# WORK REQUIRED
Among the lines below, which ones contain the word "group"? Copy every such line.

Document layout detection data
'''

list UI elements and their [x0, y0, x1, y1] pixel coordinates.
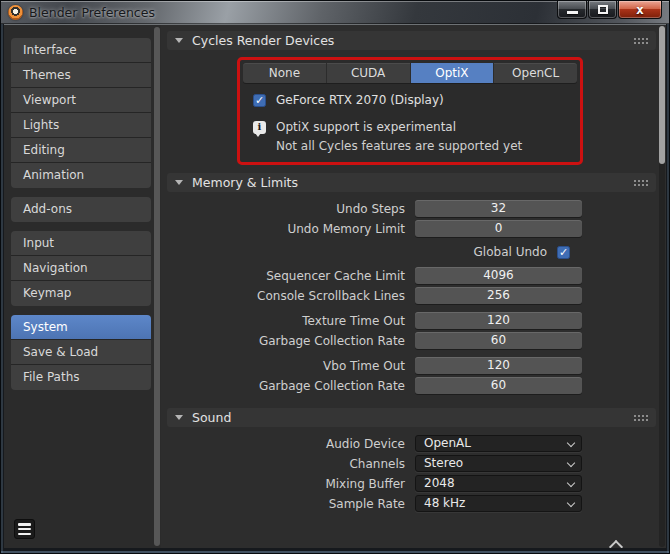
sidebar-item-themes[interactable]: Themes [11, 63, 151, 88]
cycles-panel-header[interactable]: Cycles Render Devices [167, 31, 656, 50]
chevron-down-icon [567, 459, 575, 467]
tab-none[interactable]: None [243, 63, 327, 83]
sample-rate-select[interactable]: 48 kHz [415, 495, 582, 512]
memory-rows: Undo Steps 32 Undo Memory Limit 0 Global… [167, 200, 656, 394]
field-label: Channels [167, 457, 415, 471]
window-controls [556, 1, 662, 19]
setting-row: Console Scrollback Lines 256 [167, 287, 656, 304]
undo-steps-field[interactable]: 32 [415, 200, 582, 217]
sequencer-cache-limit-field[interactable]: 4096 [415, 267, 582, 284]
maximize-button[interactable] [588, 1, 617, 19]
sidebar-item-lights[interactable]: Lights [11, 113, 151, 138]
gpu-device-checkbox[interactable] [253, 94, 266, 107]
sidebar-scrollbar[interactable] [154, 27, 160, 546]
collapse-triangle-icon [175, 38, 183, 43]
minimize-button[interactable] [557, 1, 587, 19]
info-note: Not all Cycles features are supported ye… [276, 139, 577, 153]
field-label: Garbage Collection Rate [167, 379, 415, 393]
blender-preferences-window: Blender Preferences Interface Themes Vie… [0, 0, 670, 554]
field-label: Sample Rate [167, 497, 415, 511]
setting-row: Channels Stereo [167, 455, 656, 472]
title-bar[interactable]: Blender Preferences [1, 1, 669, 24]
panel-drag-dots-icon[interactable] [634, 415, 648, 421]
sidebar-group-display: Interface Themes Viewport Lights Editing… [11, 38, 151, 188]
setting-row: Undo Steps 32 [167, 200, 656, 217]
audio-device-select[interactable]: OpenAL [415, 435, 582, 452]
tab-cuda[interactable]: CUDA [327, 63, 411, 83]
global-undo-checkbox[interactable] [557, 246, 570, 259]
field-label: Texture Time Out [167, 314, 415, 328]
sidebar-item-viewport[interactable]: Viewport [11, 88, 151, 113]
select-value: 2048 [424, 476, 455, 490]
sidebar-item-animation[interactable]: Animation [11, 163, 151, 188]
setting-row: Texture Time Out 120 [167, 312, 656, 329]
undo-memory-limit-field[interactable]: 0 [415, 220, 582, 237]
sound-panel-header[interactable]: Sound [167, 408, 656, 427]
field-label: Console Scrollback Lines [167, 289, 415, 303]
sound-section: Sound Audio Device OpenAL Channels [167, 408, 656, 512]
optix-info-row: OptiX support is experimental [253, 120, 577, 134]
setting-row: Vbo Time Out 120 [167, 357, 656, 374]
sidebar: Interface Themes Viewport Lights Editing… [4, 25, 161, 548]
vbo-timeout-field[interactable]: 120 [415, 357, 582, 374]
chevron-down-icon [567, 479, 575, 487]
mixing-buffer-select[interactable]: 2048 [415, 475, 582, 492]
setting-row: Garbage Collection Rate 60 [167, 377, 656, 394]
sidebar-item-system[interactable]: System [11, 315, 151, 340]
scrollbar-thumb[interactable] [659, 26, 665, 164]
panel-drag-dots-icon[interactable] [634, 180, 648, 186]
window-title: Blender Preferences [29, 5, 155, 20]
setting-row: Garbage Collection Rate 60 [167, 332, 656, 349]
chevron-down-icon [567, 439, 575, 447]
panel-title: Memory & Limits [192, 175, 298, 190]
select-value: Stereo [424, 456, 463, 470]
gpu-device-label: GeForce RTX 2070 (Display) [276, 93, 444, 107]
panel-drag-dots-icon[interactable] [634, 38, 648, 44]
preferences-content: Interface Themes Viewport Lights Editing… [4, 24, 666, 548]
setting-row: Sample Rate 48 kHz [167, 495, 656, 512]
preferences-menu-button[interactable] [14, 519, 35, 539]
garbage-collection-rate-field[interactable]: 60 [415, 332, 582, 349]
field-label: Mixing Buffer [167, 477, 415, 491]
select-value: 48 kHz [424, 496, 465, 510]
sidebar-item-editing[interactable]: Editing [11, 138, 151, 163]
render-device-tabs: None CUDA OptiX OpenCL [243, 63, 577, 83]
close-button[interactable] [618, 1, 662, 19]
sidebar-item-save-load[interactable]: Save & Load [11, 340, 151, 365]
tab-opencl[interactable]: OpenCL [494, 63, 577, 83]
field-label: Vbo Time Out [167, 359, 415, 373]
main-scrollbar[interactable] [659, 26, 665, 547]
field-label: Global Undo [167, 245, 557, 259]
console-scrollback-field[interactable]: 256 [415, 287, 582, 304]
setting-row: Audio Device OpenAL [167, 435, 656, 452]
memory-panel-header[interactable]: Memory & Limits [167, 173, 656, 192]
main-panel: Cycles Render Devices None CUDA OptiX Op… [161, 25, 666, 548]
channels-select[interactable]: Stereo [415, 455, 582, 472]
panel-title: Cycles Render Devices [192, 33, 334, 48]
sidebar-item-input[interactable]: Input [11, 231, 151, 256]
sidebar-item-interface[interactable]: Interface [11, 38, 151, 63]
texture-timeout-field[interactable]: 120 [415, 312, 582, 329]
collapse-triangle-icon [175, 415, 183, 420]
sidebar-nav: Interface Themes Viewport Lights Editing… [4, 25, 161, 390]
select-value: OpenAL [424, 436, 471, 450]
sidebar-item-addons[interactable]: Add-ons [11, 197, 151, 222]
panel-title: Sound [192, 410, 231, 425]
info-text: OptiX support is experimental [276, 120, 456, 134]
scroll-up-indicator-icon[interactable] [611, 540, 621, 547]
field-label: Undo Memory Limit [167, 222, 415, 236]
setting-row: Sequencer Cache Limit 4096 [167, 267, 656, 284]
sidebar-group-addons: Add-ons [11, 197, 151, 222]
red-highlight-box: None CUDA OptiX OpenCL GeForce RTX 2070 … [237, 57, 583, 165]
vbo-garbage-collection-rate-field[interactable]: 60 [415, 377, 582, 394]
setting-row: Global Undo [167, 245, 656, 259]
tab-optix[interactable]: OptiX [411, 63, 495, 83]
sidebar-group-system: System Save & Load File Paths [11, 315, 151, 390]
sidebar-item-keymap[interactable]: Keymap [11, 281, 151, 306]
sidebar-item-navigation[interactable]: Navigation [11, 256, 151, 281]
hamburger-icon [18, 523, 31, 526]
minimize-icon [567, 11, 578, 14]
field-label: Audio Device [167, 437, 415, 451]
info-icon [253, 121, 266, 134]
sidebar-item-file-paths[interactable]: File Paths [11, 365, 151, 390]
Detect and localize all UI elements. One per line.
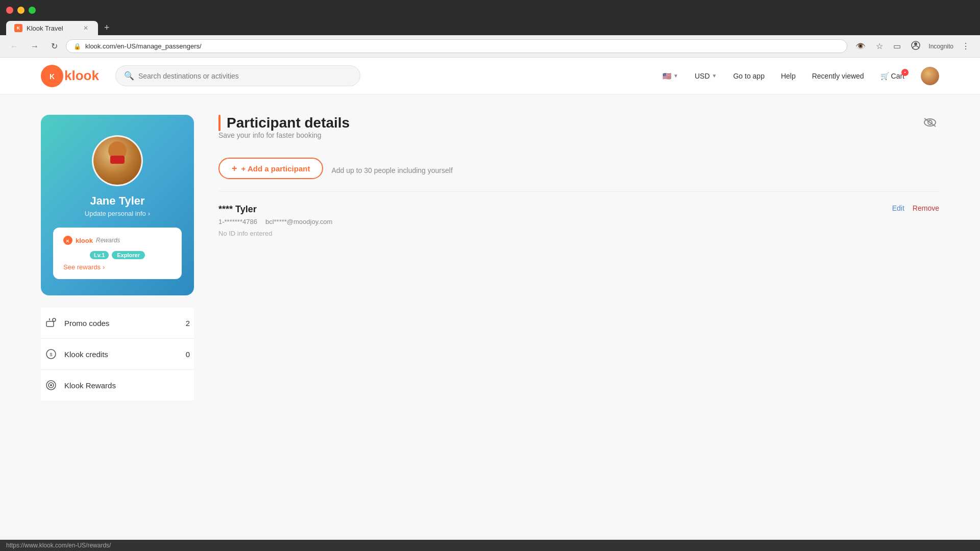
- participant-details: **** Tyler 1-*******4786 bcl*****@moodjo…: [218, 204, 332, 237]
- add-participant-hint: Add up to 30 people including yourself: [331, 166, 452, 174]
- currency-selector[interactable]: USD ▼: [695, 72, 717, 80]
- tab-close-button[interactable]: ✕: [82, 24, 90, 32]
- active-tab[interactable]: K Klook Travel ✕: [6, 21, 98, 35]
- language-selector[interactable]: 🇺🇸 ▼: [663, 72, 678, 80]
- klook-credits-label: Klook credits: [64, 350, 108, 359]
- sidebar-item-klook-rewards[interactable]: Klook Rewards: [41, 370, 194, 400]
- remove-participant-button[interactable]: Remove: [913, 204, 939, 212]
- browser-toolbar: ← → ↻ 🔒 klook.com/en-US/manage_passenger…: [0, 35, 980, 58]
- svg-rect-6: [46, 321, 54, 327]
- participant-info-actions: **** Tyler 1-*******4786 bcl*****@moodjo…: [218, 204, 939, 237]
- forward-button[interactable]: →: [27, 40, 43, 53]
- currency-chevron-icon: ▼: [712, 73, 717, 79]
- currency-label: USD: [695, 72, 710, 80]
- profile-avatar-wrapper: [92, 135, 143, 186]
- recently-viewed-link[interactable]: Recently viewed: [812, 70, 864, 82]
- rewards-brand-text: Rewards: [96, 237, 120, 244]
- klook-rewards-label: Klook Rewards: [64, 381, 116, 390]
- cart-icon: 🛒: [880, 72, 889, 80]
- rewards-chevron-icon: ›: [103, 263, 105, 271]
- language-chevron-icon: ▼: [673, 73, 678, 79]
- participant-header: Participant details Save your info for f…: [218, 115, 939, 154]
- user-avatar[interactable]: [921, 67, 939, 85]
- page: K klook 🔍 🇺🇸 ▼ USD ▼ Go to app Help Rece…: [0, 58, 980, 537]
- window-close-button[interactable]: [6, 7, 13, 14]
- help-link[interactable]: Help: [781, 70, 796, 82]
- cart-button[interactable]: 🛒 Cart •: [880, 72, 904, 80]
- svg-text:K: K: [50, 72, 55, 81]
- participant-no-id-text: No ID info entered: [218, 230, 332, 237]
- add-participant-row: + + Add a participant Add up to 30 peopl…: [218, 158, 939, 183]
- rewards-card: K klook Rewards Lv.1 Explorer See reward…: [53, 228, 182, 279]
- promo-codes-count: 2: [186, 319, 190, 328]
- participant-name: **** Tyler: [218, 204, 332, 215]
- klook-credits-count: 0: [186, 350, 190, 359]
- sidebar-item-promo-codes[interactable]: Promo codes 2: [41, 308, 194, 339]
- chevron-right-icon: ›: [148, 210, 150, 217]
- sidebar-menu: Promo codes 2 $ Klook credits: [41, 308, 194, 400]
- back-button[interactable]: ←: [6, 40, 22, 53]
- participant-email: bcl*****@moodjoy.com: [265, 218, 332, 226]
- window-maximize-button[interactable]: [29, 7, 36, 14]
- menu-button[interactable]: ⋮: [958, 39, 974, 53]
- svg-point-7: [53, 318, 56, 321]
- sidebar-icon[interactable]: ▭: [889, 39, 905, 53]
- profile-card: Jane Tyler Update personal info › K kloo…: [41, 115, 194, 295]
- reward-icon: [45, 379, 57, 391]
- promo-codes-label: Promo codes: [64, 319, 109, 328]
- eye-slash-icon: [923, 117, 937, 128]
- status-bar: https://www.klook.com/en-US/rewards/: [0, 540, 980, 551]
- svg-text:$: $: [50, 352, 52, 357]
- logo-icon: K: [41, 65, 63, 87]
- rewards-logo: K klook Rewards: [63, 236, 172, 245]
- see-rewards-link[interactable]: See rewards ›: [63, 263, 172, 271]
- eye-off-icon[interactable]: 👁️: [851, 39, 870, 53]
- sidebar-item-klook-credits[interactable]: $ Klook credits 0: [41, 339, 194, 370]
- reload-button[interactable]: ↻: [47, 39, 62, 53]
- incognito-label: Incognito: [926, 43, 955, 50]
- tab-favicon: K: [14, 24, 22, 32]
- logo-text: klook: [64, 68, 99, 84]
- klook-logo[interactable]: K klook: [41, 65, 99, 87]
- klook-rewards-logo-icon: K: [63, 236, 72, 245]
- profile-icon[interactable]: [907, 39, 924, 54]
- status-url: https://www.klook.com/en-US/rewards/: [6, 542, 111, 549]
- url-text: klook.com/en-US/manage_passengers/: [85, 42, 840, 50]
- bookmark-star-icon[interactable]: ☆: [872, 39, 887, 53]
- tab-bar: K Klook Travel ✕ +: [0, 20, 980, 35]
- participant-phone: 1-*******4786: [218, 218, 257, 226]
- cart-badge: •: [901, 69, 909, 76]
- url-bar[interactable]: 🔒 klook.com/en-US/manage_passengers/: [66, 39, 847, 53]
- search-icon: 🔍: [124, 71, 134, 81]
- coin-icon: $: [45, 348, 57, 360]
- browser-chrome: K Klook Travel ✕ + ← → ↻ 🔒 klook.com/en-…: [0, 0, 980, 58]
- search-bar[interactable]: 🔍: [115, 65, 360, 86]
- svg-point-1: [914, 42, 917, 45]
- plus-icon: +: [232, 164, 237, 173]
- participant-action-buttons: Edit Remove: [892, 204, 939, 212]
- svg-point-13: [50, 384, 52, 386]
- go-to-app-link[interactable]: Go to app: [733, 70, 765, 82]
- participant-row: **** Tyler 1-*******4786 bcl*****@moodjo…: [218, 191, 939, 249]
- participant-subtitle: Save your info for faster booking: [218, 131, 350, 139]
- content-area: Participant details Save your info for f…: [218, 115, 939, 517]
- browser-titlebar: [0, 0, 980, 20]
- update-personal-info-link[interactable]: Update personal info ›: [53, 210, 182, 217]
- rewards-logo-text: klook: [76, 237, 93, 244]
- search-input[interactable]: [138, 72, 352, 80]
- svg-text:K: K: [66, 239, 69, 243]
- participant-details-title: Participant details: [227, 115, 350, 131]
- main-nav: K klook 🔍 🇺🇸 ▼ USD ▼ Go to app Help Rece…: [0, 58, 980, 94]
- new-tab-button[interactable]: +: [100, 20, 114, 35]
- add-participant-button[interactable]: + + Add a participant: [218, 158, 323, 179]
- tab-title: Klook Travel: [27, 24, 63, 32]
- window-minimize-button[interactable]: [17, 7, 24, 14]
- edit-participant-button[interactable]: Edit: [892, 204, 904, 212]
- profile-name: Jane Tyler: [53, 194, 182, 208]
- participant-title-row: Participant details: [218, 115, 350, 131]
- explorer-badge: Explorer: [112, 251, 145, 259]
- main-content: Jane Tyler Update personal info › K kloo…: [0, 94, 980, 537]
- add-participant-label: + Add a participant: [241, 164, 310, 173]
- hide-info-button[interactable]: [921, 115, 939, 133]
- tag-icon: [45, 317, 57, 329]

'''

# ANSWER FOR THE TASK
sidebar-group-display: Interface Themes Viewport Lights Editing… [11, 38, 151, 188]
sidebar-group-addons: Add-ons [11, 197, 151, 222]
sidebar-group-system: System Save & Load File Paths [11, 315, 151, 390]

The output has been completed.